> [The task]
Repeat each entry exactly and drop the pictures.
···
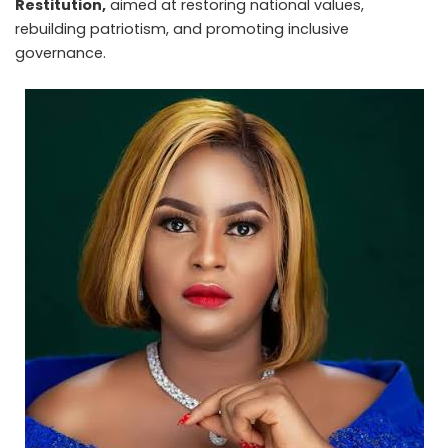
Restitution,
aimed at restoring national values,
rebuilding patriotism, and promoting inclusive
governance.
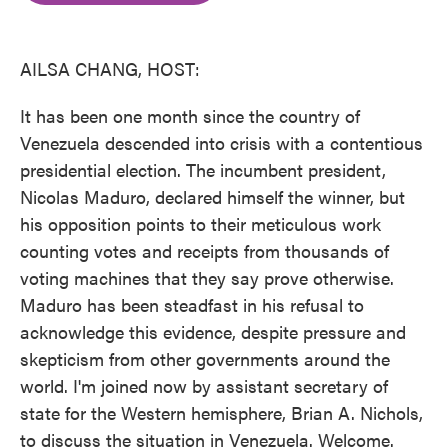
o
e
d
o
r
I
k
n
AILSA CHANG, HOST:
It has been one month since the country of
Venezuela descended into crisis with a contentious
presidential election. The incumbent president,
Nicolas Maduro, declared himself the winner, but
his opposition points to their meticulous work
counting votes and receipts from thousands of
voting machines that they say prove otherwise.
Maduro has been steadfast in his refusal to
acknowledge this evidence, despite pressure and
skepticism from other governments around the
world. I'm joined now by assistant secretary of
state for the Western hemisphere, Brian A. Nichols,
to discuss the situation in Venezuela. Welcome.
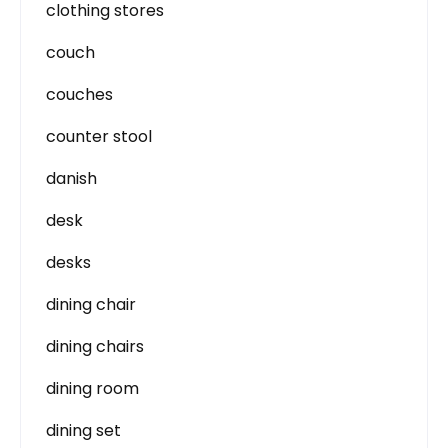
clothing stores
couch
couches
counter stool
danish
desk
desks
dining chair
dining chairs
dining room
dining set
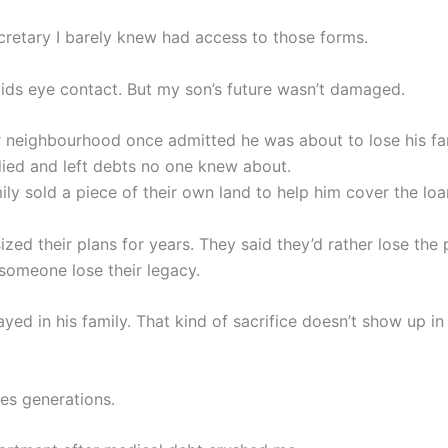
cretary I barely knew had access to those forms.
voids eye contact. But my son’s future wasn’t damaged.
r neighbourhood once admitted he was about to lose his fa
died and left debts no one knew about.
ly sold a piece of their own land to help him cover the loa
zed their plans for years. They said they’d rather lose the
someone lose their legacy.
yed in his family. That kind of sacrifice doesn’t show up in
ges generations.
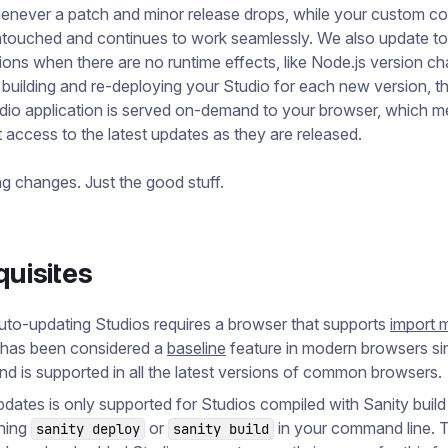
enever a patch and minor release drops, while your custom c
ntouched and continues to work seamlessly. We also update t
ions when there are no runtime effects, like Node.js version c
 building and re-deploying your Studio for each new version, t
dio application is served on-demand to your browser, which m
 access to the latest updates as they are released.
g changes. Just the good stuff.
quisites
uto-updating Studios requires a browser that supports
import 
 has been considered a
baseline
feature in modern browsers s
nd is supported in all the latest versions of common browsers.
dates is only supported for Studios compiled with Sanity build 
nning
or
in your command line. T
sanity deploy
sanity build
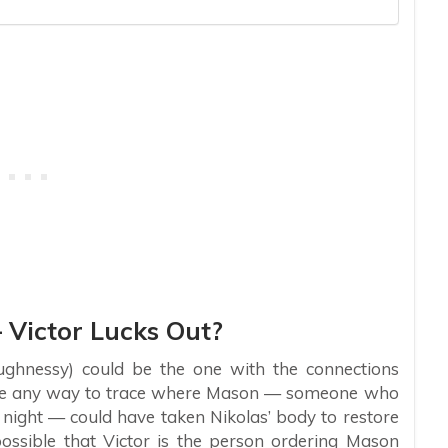
 Victor Lucks Out?
ughnessy) could be the one with the connections
e be any way to trace where Mason — someone who
 night — could have taken Nikolas’ body to restore
possible that Victor is the person ordering Mason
···
> [Solution for this problem]
Restitution,
aimed at restoring national values,
rebuilding patriotism, and promoting inclusive
governance.
o
e
d
o
r
I
k
n
AILSA CHANG, HOST:
It has been one month since the country of
Venezuela descended into crisis with a contentious
presidential election. The incumbent president,
Nicolas Maduro, declared himself the winner, but
his opposition points to their meticulous work
counting votes and receipts from thousands of
voting machines that they say prove otherwise.
Maduro has been steadfast in his refusal to
acknowledge this evidence, despite pressure and
skepticism from other governments around the
world. I'm joined now by assistant secretary of
state for the Western hemisphere, Brian A. Nichols,
to discuss the situation in Venezuela. Welcome.
clothing stores
couch
couches
counter stool
danish
desk
desks
dining chair
dining chairs
dining room
dining set
cretary I barely knew had access to those forms.
voids eye contact. But my son’s future wasn’t damaged.
r neighbourhood once admitted he was about to lose his fa
died and left debts no one knew about.
ly sold a piece of their own land to help him cover the loa
zed their plans for years. They said they’d rather lose the
someone lose their legacy.
yed in his family. That kind of sacrifice doesn’t show up in
ges generations.
enever a patch and minor release drops, while your custom c
ntouched and continues to work seamlessly. We also update t
ions when there are no runtime effects, like Node.js version c
 building and re-deploying your Studio for each new version, t
dio application is served on-demand to your browser, which m
 access to the latest updates as they are released.
g changes. Just the good stuff.
quisites
uto-updating Studios requires a browser that supports
import 
 has been considered a
baseline
feature in modern browsers s
nd is supported in all the latest versions of common browsers.
dates is only supported for Studios compiled with Sanity build 
nning
or
in your command line. T
sanity deploy
sanity build
 Victor Lucks Out?
ughnessy) could be the one with the connections
e be any way to trace where Mason — someone who
 night — could have taken Nikolas’ body to restore
possible that Victor is the person ordering Mason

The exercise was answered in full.